> **What you should do**
Reproduce the entries below in full, word for word.

> **Data to use**

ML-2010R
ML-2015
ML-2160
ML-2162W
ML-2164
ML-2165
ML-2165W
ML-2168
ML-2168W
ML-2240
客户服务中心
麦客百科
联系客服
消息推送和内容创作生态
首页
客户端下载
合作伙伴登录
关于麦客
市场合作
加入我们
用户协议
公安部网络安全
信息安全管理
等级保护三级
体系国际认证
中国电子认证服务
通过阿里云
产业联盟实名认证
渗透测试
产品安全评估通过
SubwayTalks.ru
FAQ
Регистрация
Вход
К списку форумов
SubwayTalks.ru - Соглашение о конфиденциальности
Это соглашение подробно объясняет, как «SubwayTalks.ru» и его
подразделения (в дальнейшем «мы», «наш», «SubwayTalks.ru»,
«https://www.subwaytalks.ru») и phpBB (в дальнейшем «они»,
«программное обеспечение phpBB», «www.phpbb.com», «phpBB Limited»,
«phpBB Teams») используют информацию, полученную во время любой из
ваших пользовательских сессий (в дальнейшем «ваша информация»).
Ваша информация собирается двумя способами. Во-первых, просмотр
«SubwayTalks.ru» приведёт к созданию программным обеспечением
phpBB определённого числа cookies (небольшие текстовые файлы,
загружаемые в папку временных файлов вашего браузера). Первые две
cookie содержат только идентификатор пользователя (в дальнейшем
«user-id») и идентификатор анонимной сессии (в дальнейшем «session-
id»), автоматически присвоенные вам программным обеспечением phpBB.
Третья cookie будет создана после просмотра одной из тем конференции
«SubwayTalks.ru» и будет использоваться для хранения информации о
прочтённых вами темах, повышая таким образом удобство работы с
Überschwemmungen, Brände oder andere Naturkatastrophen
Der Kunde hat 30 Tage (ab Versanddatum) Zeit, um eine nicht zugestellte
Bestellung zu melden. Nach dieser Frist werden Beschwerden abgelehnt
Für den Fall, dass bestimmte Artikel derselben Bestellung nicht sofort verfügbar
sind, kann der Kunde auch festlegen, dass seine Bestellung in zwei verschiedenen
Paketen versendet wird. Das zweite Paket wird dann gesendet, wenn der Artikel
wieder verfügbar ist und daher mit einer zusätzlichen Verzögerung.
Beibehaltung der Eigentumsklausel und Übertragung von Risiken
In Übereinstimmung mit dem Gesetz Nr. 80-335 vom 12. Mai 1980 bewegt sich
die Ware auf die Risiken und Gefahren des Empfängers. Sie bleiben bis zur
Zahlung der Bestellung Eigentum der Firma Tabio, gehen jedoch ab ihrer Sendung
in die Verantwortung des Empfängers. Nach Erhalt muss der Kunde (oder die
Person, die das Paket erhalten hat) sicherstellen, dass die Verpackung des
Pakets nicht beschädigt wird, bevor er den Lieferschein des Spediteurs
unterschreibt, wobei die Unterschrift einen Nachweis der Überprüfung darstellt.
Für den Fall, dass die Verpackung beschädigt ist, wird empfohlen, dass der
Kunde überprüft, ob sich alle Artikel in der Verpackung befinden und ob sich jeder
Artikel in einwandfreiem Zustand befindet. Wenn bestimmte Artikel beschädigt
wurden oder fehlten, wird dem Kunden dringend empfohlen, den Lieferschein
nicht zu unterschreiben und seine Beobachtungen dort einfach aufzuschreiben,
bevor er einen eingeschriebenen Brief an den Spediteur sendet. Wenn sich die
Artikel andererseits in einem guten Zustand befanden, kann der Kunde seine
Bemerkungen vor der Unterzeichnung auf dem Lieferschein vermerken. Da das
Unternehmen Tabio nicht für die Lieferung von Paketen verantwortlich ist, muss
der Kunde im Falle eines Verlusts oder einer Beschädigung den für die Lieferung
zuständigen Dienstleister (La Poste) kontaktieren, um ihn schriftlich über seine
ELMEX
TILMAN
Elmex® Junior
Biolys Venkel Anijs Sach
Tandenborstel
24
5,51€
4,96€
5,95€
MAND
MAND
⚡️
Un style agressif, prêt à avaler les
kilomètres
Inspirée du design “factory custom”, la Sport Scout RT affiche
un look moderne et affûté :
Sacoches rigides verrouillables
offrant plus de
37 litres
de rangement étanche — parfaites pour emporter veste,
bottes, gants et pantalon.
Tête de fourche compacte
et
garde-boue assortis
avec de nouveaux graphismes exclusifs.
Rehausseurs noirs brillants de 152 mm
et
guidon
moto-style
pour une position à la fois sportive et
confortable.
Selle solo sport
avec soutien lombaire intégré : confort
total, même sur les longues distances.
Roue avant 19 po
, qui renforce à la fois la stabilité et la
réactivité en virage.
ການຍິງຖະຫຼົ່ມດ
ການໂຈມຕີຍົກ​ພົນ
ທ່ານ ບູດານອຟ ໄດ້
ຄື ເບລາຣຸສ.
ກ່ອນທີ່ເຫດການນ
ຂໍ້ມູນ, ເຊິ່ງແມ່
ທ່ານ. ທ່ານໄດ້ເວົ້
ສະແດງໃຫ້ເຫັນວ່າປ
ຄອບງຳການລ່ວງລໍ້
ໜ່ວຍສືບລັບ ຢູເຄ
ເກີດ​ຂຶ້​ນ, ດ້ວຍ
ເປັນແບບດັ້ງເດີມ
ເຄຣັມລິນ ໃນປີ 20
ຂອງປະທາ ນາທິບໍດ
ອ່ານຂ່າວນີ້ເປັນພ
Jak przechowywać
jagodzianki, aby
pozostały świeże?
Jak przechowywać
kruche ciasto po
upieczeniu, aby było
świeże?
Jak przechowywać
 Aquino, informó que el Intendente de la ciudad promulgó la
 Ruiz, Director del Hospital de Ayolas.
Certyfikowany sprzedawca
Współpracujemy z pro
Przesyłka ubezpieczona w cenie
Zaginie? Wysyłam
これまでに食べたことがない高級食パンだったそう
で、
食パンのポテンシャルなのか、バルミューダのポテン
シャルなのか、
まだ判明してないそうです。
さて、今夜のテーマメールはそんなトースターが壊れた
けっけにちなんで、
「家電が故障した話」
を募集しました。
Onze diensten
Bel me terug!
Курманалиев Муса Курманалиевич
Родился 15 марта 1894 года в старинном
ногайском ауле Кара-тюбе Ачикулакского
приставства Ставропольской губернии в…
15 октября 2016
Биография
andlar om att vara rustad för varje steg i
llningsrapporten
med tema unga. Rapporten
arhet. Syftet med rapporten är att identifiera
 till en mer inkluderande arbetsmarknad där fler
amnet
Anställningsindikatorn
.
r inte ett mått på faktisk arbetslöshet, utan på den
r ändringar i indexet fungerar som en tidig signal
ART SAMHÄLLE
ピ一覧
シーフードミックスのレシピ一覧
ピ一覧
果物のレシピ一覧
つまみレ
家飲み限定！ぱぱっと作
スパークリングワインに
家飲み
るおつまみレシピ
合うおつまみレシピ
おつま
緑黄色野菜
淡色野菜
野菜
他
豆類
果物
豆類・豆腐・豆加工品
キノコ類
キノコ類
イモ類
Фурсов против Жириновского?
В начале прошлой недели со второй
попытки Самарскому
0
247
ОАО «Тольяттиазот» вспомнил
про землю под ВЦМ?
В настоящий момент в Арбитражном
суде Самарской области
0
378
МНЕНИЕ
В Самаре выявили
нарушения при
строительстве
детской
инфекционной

> **Result below**
ML-2010R
ML-2015
ML-2160
ML-2162W
ML-2164
ML-2165
ML-2165W
ML-2168
ML-2168W
ML-2240
客户服务中心
麦客百科
联系客服
消息推送和内容创作生态
首页
客户端下载
合作伙伴登录
关于麦客
市场合作
加入我们
用户协议
公安部网络安全
信息安全管理
等级保护三级
体系国际认证
中国电子认证服务
通过阿里云
产业联盟实名认证
渗透测试
产品安全评估通过
SubwayTalks.ru
FAQ
Регистрация
Вход
К списку форумов
SubwayTalks.ru - Соглашение о конфиденциальности
Это соглашение подробно объясняет, как «SubwayTalks.ru» и его
подразделения (в дальнейшем «мы», «наш», «SubwayTalks.ru»,
«https://www.subwaytalks.ru») и phpBB (в дальнейшем «они»,
«программное обеспечение phpBB», «www.phpbb.com», «phpBB Limited»,
«phpBB Teams») используют информацию, полученную во время любой из
ваших пользовательских сессий (в дальнейшем «ваша информация»).
Ваша информация собирается двумя способами. Во-первых, просмотр
«SubwayTalks.ru» приведёт к созданию программным обеспечением
phpBB определённого числа cookies (небольшие текстовые файлы,
загружаемые в папку временных файлов вашего браузера). Первые две
cookie содержат только идентификатор пользователя (в дальнейшем
«user-id») и идентификатор анонимной сессии (в дальнейшем «session-
id»), автоматически присвоенные вам программным обеспечением phpBB.
Третья cookie будет создана после просмотра одной из тем конференции
«SubwayTalks.ru» и будет использоваться для хранения информации о
прочтённых вами темах, повышая таким образом удобство работы с
Überschwemmungen, Brände oder andere Naturkatastrophen
Der Kunde hat 30 Tage (ab Versanddatum) Zeit, um eine nicht zugestellte
Bestellung zu melden. Nach dieser Frist werden Beschwerden abgelehnt
Für den Fall, dass bestimmte Artikel derselben Bestellung nicht sofort verfügbar
sind, kann der Kunde auch festlegen, dass seine Bestellung in zwei verschiedenen
Paketen versendet wird. Das zweite Paket wird dann gesendet, wenn der Artikel
wieder verfügbar ist und daher mit einer zusätzlichen Verzögerung.
Beibehaltung der Eigentumsklausel und Übertragung von Risiken
In Übereinstimmung mit dem Gesetz Nr. 80-335 vom 12. Mai 1980 bewegt sich
die Ware auf die Risiken und Gefahren des Empfängers. Sie bleiben bis zur
Zahlung der Bestellung Eigentum der Firma Tabio, gehen jedoch ab ihrer Sendung
in die Verantwortung des Empfängers. Nach Erhalt muss der Kunde (oder die
Person, die das Paket erhalten hat) sicherstellen, dass die Verpackung des
Pakets nicht beschädigt wird, bevor er den Lieferschein des Spediteurs
unterschreibt, wobei die Unterschrift einen Nachweis der Überprüfung darstellt.
Für den Fall, dass die Verpackung beschädigt ist, wird empfohlen, dass der
Kunde überprüft, ob sich alle Artikel in der Verpackung befinden und ob sich jeder
Artikel in einwandfreiem Zustand befindet. Wenn bestimmte Artikel beschädigt
wurden oder fehlten, wird dem Kunden dringend empfohlen, den Lieferschein
nicht zu unterschreiben und seine Beobachtungen dort einfach aufzuschreiben,
bevor er einen eingeschriebenen Brief an den Spediteur sendet. Wenn sich die
Artikel andererseits in einem guten Zustand befanden, kann der Kunde seine
Bemerkungen vor der Unterzeichnung auf dem Lieferschein vermerken. Da das
Unternehmen Tabio nicht für die Lieferung von Paketen verantwortlich ist, muss
der Kunde im Falle eines Verlusts oder einer Beschädigung den für die Lieferung
zuständigen Dienstleister (La Poste) kontaktieren, um ihn schriftlich über seine
ELMEX
TILMAN
Elmex® Junior
Biolys Venkel Anijs Sach
Tandenborstel
24
5,51€
4,96€
5,95€
MAND
MAND
⚡️
Un style agressif, prêt à avaler les
kilomètres
Inspirée du design “factory custom”, la Sport Scout RT affiche
un look moderne et affûté :
Sacoches rigides verrouillables
offrant plus de
37 litres
de rangement étanche — parfaites pour emporter veste,
bottes, gants et pantalon.
Tête de fourche compacte
et
garde-boue assortis
avec de nouveaux graphismes exclusifs.
Rehausseurs noirs brillants de 152 mm
et
guidon
moto-style
pour une position à la fois sportive et
confortable.
Selle solo sport
avec soutien lombaire intégré : confort
total, même sur les longues distances.
Roue avant 19 po
, qui renforce à la fois la stabilité et la
réactivité en virage.
ການຍິງຖະຫຼົ່ມດ
ການໂຈມຕີຍົກ​ພົນ
ທ່ານ ບູດານອຟ ໄດ້
ຄື ເບລາຣຸສ.
ກ່ອນທີ່ເຫດການນ
ຂໍ້ມູນ, ເຊິ່ງແມ່
ທ່ານ. ທ່ານໄດ້ເວົ້
ສະແດງໃຫ້ເຫັນວ່າປ
ຄອບງຳການລ່ວງລໍ້
ໜ່ວຍສືບລັບ ຢູເຄ
ເກີດ​ຂຶ້​ນ, ດ້ວຍ
ເປັນແບບດັ້ງເດີມ
ເຄຣັມລິນ ໃນປີ 20
ຂອງປະທາ ນາທິບໍດ
ອ່ານຂ່າວນີ້ເປັນພ
Jak przechowywać
jagodzianki, aby
pozostały świeże?
Jak przechowywać
kruche ciasto po
upieczeniu, aby było
świeże?
Jak przechowywać
 Aquino, informó que el Intendente de la ciudad promulgó la
 Ruiz, Director del Hospital de Ayolas.
Certyfikowany sprzedawca
Współpracujemy z pro
Przesyłka ubezpieczona w cenie
Zaginie? Wysyłam
これまでに食べたことがない高級食パンだったそう
で、
食パンのポテンシャルなのか、バルミューダのポテン
シャルなのか、
まだ判明してないそうです。
さて、今夜のテーマメールはそんなトースターが壊れた
けっけにちなんで、
「家電が故障した話」
を募集しました。
Onze diensten
Bel me terug!
Курманалиев Муса Курманалиевич
Родился 15 марта 1894 года в старинном
ногайском ауле Кара-тюбе Ачикулакского
приставства Ставропольской губернии в…
15 октября 2016
Биография
andlar om att vara rustad för varje steg i
llningsrapporten
med tema unga. Rapporten
arhet. Syftet med rapporten är att identifiera
 till en mer inkluderande arbetsmarknad där fler
amnet
Anställningsindikatorn
.
r inte ett mått på faktisk arbetslöshet, utan på den
r ändringar i indexet fungerar som en tidig signal
ART SAMHÄLLE
ピ一覧
シーフードミックスのレシピ一覧
ピ一覧
果物のレシピ一覧
つまみレ
家飲み限定！ぱぱっと作
スパークリングワインに
家飲み
るおつまみレシピ
合うおつまみレシピ
おつま
緑黄色野菜
淡色野菜
野菜
他
豆類
果物
豆類・豆腐・豆加工品
キノコ類
キノコ類
イモ類
Фурсов против Жириновского?
В начале прошлой недели со второй
попытки Самарскому
0
247
ОАО «Тольяттиазот» вспомнил
про землю под ВЦМ?
В настоящий момент в Арбитражном
суде Самарской области
0
378
МНЕНИЕ
В Самаре выявили
нарушения при
строительстве
детской
инфекционной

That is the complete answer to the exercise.